Stored data entries -

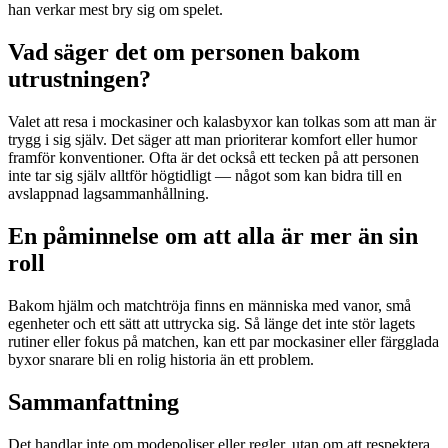
han verkar mest bry sig om spelet.
Vad säger det om personen bakom
utrustningen?
Valet att resa i mockasiner och kalasbyxor kan tolkas som att man är
trygg i sig själv. Det säger att man prioriterar komfort eller humor
framför konventioner. Ofta är det också ett tecken på att personen
inte tar sig själv alltför högtidligt — något som kan bidra till en
avslappnad lagsammanhållning.
En påminnelse om att alla är mer än sin
roll
Bakom hjälm och matchtröja finns en människa med vanor, små
egenheter och ett sätt att uttrycka sig. Så länge det inte stör lagets
rutiner eller fokus på matchen, kan ett par mockasiner eller färgglada
byxor snarare bli en rolig historia än ett problem.
Sammanfattning
Det handlar inte om modepoliser eller regler, utan om att respektera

Your instructions - Please make an exact copy of the lines from the one holding "Bakom hjälm och" through the final line of the records above, nothing more.

Result of the exercise -
Bakom hjälm och matchtröja finns en människa med vanor, små
egenheter och ett sätt att uttrycka sig. Så länge det inte stör lagets
rutiner eller fokus på matchen, kan ett par mockasiner eller färgglada
byxor snarare bli en rolig historia än ett problem.
Sammanfattning
Det handlar inte om modepoliser eller regler, utan om att respektera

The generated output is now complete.